▶ **PROMPT**: Report how many lines below include the string "generative". Please keep the reply to that number.

▶ **EXTRACTED INFORMATION**:
★ ★ ★

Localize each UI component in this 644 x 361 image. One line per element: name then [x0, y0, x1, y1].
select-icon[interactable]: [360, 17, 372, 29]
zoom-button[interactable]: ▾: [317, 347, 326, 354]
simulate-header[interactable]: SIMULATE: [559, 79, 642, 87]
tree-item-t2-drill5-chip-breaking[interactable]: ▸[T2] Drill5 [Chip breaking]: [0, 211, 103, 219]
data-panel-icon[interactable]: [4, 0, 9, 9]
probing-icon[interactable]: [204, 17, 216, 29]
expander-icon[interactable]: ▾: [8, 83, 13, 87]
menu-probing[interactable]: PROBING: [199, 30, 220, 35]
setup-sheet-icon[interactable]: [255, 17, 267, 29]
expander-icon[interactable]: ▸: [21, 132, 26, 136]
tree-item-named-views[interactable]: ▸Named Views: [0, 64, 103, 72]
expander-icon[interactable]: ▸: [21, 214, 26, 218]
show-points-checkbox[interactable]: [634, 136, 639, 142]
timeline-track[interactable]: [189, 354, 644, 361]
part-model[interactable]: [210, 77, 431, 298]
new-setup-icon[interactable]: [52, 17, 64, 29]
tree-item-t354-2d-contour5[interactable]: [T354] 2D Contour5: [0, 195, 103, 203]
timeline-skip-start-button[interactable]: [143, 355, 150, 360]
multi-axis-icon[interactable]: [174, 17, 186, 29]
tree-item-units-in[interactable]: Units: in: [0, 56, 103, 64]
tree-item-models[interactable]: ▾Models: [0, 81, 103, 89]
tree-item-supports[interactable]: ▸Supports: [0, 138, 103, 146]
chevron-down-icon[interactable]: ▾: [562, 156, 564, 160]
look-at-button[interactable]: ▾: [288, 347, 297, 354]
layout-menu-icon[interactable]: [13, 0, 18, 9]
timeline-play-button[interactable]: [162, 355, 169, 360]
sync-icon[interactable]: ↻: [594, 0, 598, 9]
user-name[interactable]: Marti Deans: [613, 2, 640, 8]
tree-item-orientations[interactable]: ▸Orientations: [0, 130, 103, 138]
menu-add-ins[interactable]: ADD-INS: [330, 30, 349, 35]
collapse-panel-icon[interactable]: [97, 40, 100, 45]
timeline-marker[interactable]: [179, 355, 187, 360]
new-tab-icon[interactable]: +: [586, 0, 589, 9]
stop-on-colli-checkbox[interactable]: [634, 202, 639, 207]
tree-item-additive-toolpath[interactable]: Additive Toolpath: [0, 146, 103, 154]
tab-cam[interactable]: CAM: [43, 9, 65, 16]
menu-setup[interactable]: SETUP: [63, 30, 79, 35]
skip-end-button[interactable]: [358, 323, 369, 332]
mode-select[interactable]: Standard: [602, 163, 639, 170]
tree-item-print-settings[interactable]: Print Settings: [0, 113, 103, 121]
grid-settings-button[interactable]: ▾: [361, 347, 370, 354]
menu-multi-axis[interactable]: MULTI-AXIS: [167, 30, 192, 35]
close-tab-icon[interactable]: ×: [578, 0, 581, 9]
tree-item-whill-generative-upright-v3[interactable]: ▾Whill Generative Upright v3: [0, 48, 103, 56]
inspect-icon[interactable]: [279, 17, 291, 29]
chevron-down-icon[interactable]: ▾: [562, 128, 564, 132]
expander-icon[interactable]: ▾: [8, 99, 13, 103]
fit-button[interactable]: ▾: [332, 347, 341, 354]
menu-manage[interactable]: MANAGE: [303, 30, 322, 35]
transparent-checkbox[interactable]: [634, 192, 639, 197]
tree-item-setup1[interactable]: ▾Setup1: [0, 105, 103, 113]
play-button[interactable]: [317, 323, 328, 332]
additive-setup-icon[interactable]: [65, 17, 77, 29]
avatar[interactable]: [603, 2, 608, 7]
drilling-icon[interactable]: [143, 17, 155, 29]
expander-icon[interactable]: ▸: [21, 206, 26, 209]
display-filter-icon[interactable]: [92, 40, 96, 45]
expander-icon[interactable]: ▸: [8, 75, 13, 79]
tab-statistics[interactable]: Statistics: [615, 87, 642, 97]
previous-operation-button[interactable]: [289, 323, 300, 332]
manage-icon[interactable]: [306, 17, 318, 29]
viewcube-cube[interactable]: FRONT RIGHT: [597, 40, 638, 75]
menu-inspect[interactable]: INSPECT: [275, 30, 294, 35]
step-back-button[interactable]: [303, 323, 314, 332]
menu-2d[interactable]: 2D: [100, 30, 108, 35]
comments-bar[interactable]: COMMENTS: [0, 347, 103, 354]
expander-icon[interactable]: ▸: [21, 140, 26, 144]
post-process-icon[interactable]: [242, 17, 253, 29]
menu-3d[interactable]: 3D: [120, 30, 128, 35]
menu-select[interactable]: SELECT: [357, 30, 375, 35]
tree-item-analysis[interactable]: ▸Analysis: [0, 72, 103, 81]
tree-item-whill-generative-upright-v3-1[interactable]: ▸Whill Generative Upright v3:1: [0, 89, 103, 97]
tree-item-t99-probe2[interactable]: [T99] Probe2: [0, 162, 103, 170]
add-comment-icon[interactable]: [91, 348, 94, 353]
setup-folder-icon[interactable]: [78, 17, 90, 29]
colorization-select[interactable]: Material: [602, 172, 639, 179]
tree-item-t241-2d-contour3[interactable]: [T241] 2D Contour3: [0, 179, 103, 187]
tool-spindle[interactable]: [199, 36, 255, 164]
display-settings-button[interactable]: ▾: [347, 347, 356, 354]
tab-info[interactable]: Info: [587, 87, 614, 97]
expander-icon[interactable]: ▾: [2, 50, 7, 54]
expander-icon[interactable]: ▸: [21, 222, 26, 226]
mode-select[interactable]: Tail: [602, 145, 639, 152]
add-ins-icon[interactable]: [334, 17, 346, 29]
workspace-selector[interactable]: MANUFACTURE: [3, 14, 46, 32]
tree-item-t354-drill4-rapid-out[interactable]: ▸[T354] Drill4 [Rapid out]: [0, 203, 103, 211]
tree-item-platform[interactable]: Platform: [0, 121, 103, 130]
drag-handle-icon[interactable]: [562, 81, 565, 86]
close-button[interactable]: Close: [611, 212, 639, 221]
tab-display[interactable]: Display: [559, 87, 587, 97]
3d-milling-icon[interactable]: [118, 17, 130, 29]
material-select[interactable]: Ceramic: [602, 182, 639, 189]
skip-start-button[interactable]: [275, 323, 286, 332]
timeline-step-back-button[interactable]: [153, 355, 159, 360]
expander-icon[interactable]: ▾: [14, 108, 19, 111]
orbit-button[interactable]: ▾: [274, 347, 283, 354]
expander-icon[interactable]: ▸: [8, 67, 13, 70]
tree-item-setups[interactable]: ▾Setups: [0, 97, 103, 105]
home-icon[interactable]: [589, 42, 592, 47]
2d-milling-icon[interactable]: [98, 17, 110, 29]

★ ★ ★

▶ **SOLUTION BELOW**: 2